Baca Juga: Mahfud MD Berikan Komentar Terhadap Vonis Mati Ferdy Sambo! Semua Sudah memenuhi ...
”Makanya vonisnya sesuai dgn rasa keadilan publik. Sambo hukuman hukuman hati," tulis Mahfud MD dalam Twitter-nya @mohmahfudmd dikutip AyoJakarta.com pada Selasa (14/22/2023).
Mahfud MD juga memberikan pujiannya kepada Hakim yakni Wahyu Imam Santoso sebagai pribadi yang independen dan tanpa rasa beban ketika menjatuhkan vonis hukuman mati kepada Ferdy Sambo.
“Hakimnya bagus, mandiri, dan tanpa beban," katanya.
Baca Juga: Terpopuler: Richard Eliezer Divonis Bebas?
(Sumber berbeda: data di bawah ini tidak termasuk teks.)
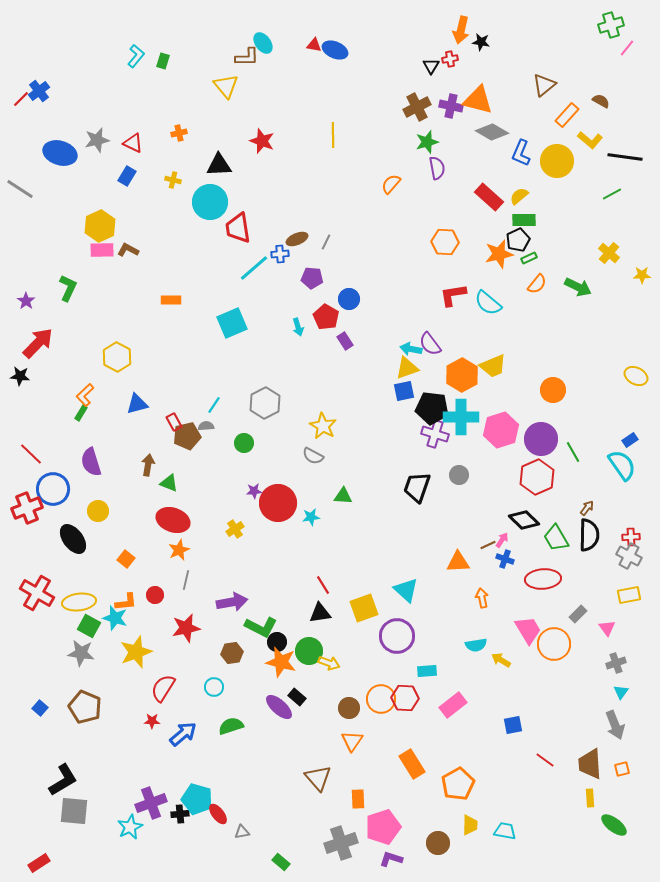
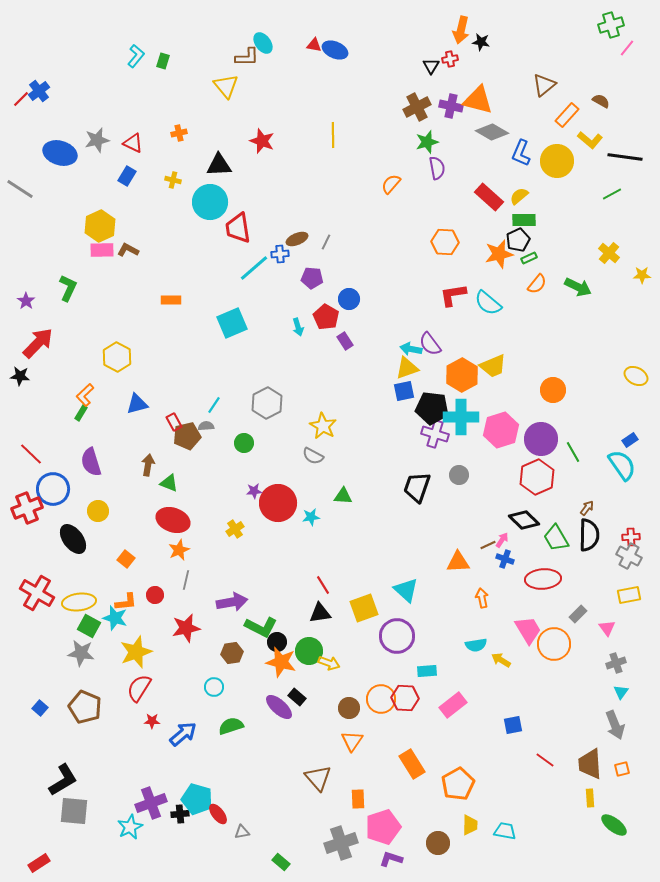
gray hexagon at (265, 403): moved 2 px right
red semicircle at (163, 688): moved 24 px left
Mahfud MD Bilang Bisa, karena.....
Selain itu Mahfud MD juga menilai jika pembunuhan berencana yang didalangi Ferdy Sambo Mantan Kadiv Propam terbilang kejam.
Dan pembuktian oleh Jaksa Penuntut Umum (JPU) dinilai nyaris sempurna.
“Peristiwanya memang merencanakan pembunuhan yg kejam. Pembuktian oleh jaksa penuntut umum memang dilakukan dengan sempurna," ungkap Mahfud MD.
Mahfud MD juga mengomentari kepada para pembela Ferdy Sambo dalam kasus pembunuhan berencana yang menewaskan Brigadir J yang dianggap lebih mendramatisir fakta.
“Para pembelanya lbh bnyk mendramatisasi fakta," sindiran Mahfud MD.
Hakim menjatuhkan vonis hukuman mati kepada Ferdy Sambo menilai secara sah terbukti dan meyakinkan bersalah melakukan pembunuhan berencana terhadap Brigadir J sebagaimana dakwaan Jaksa.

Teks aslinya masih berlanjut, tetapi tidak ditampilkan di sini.